Material for the task:
**********
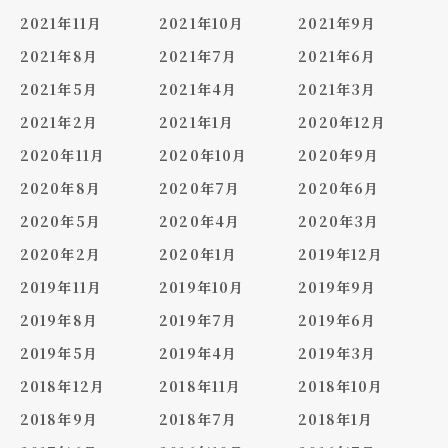
2021年11月
2021年10月
2021年9月
2021年8月
2021年7月
2021年6月
2021年5月
2021年4月
2021年3月
2021年2月
2021年1月
2020年12月
2020年11月
2020年10月
2020年9月
2020年8月
2020年7月
2020年6月
2020年5月
2020年4月
2020年3月
2020年2月
2020年1月
2019年12月
2019年11月
2019年10月
2019年9月
2019年8月
2019年7月
2019年6月
2019年5月
2019年4月
2019年3月
2018年12月
2018年11月
2018年10月
2018年9月
2018年7月
2018年1月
**********
Work task:
Your answer should hold every record above, printed exactly and free of pictures.

Answer section:
2021年11月
2021年10月
2021年9月
2021年8月
2021年7月
2021年6月
2021年5月
2021年4月
2021年3月
2021年2月
2021年1月
2020年12月
2020年11月
2020年10月
2020年9月
2020年8月
2020年7月
2020年6月
2020年5月
2020年4月
2020年3月
2020年2月
2020年1月
2019年12月
2019年11月
2019年10月
2019年9月
2019年8月
2019年7月
2019年6月
2019年5月
2019年4月
2019年3月
2018年12月
2018年11月
2018年10月
2018年9月
2018年7月
2018年1月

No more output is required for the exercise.